_Task instructions_:
Every entry that follows should be output exactly, and every image in it left out.

(Data records)

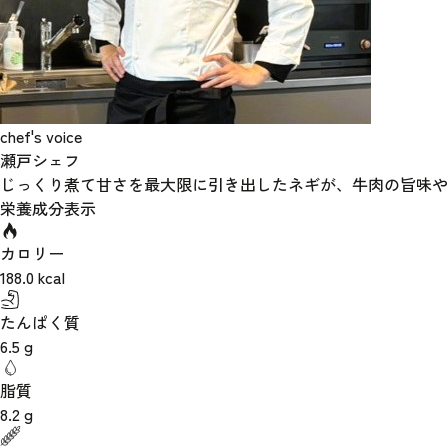
chef's voice
瀬戸シェフ
じっくり煮て甘さを最大限に引き出したネギが、牛肉の旨味や
栄養成分表示
カロリー
188.0
kcal
たんぱく質
6.5
g
脂質
8.2
g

_Result of this task_:
chef's voice
瀬戸シェフ
じっくり煮て甘さを最大限に引き出したネギが、牛肉の旨味や
栄養成分表示
カロリー
188.0
kcal
たんぱく質
6.5
g
脂質
8.2
g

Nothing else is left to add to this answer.